◆ Source material ◆

==========

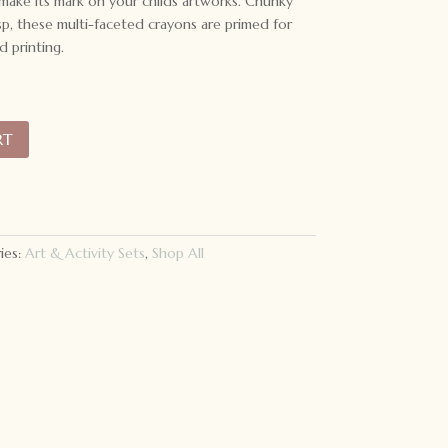
 make its mark on your childs artworks. Chunky
sp, these multi-faceted crayons are primed for
d printing.
RT
ies:
Art & Activity Sets
,
Shop All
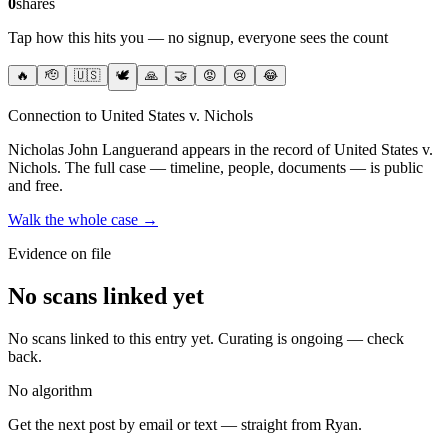
0
shares
Tap how this hits you — no signup, everyone sees the count
🔥
🫡
🇺🇸
🕊️
🙏
🤝
😡
😢
😂
Connection to United States v. Nichols
Nicholas John Languerand
appears in the record of United States v.
Nichols
. The full case — timeline, people, documents — is public
and free.
Walk the whole case →
Evidence on file
No scans linked yet
No scans linked to this entry yet. Curating is ongoing — check
back.
No algorithm
Get the next post by email or text — straight from Ryan.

==========

If a line above includes the string "United", pick it out.

Connection to United States v. Nichols
appears in the record of United States v.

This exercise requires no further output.